The Labor Department said its consumer price index rose by 0.2 percent in September after climbing by 0.4 percent in August.
Prices for used cars and trucks spiked by 6.7 percent, accounting for most of the monthly increase by the headline index.
The report said energy prices increased by 0.8 percent amid a jump in prices for natural gas, while food prices came in unchanged.
Excluding food and energy prices, core consumer prices still edged up by 0.2 percent in September following the 0.4 percent growth seen in August. The uptick in core prices also matched estimates.
The modest increase in core prices reflected the soaring prices for used cars and trucks as well as higher prices for shelter, new vehicles, and recreation.

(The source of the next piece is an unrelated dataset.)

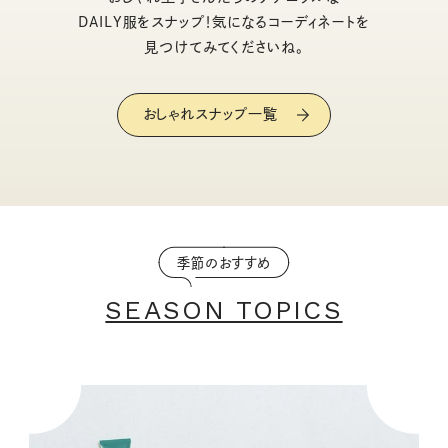
DAILY服をスナップ！気になるコーディネートを
見つけてみてくださいね。
おしゃれスナップ一覧
季節のおすすめ
SEASON TOPICS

Meanwhile, decreases in prices for motor vehicle insurance, airline fares, and apparel helped to limit the upside for core prices.
Compared to the same month a year ago, consumer prices in September were up by 1.4 percent, slightly faster than the 1.3 percent growth seen in August.
Core consumer prices were up by 1.7 percent year-over-year in September, unchanged from the annual growth seen in the previous month.
“Base effects mean that core inflation on both the CPI and PCE measures is still likely to temporarily spike well above 2% early next year,” said Andrew Hunter, Senior U.S. Economist at Capital Economics.
He added, “Overall, however, the September CPI figures suggest that some of the initial upward pressure on prices resulting from supply constraints is now starting to fade.”
On Wednesday, the Labor Department is scheduled to release a separate report on producer prices in the month of September.
Producer prices are expected to edge up by 0.2 percent in September after rising by 0.3 percent, while core prices are also expected to tick up by 0.2 percent after climbing by 0.4 percent.